── Given data ──

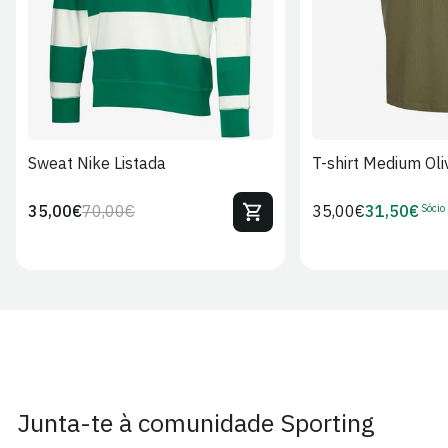
Sweat Nike Listada
T-shirt Medium Oli
Sócio
35,00€
70,00€
Preço
35,00€
31,50€
Preço
Preço
Preço
regular
regular
de
de
venda
Sócio
Junta-te à comunidade Sporting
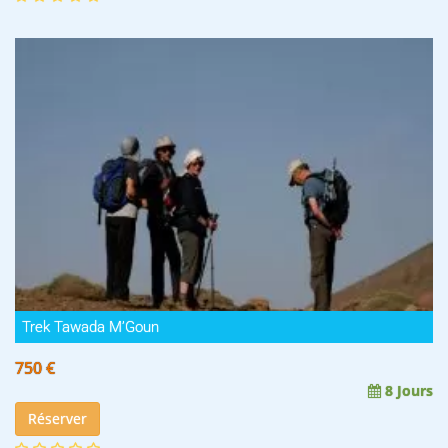
Trek Tawada M’Goun
750 €
8 Jours
Réserver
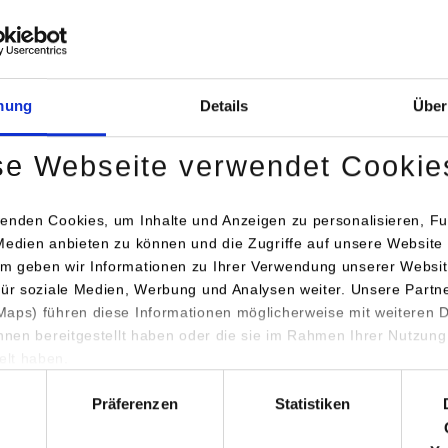
Abwesenheit
uf- und Reflexionsbericht
Literaturrecherche
mung
Details
Über
se Webseite verwendet Cookie
enden Cookies, um Inhalte und Anzeigen zu personalisieren, Fu
Medien anbieten zu können und die Zugriffe auf unsere Website 
m geben wir Informationen zu Ihrer Verwendung unserer Websit
für soziale Medien, Werbung und Analysen weiter. Unsere Partn
aps) führen diese Informationen möglicherweise mit weiteren
ihnen bereitgestellt haben oder die sie im Rahmen Ihrer Nutzung
lt haben.
hl
Präferenzen
Statistiken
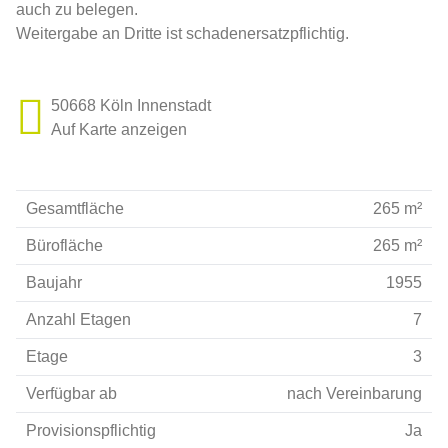
auch zu belegen.
Weitergabe an Dritte ist schadenersatzpflichtig.
50668 Köln Innenstadt
Auf Karte anzeigen
Gesamtfläche
265 m²
Bürofläche
265 m²
Baujahr
1955
Anzahl Etagen
7
Etage
3
Verfügbar ab
nach Vereinbarung
Provisionspflichtig
Ja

───

The entries are to be transcribed word for word, without their images.

* [Task solution]:
Sweat Nike Listada
T-shirt Medium Oli
Sócio
35,00€
70,00€
Preço
35,00€
31,50€
Preço
Preço
Preço
regular
regular
de
de
venda
Sócio
Junta-te à comunidade Sporting
Trek Tawada M’Goun
750 €
8 Jours
Réserver
Abwesenheit
uf- und Reflexionsbericht
Literaturrecherche
mung
Details
Über
se Webseite verwendet Cookie
enden Cookies, um Inhalte und Anzeigen zu personalisieren, Fu
Medien anbieten zu können und die Zugriffe auf unsere Website 
m geben wir Informationen zu Ihrer Verwendung unserer Websit
für soziale Medien, Werbung und Analysen weiter. Unsere Partn
aps) führen diese Informationen möglicherweise mit weiteren
ihnen bereitgestellt haben oder die sie im Rahmen Ihrer Nutzung
lt haben.
hl
Präferenzen
Statistiken
auch zu belegen.
Weitergabe an Dritte ist schadenersatzpflichtig.
50668 Köln Innenstadt
Auf Karte anzeigen
Gesamtfläche
265 m²
Bürofläche
265 m²
Baujahr
1955
Anzahl Etagen
7
Etage
3
Verfügbar ab
nach Vereinbarung
Provisionspflichtig
Ja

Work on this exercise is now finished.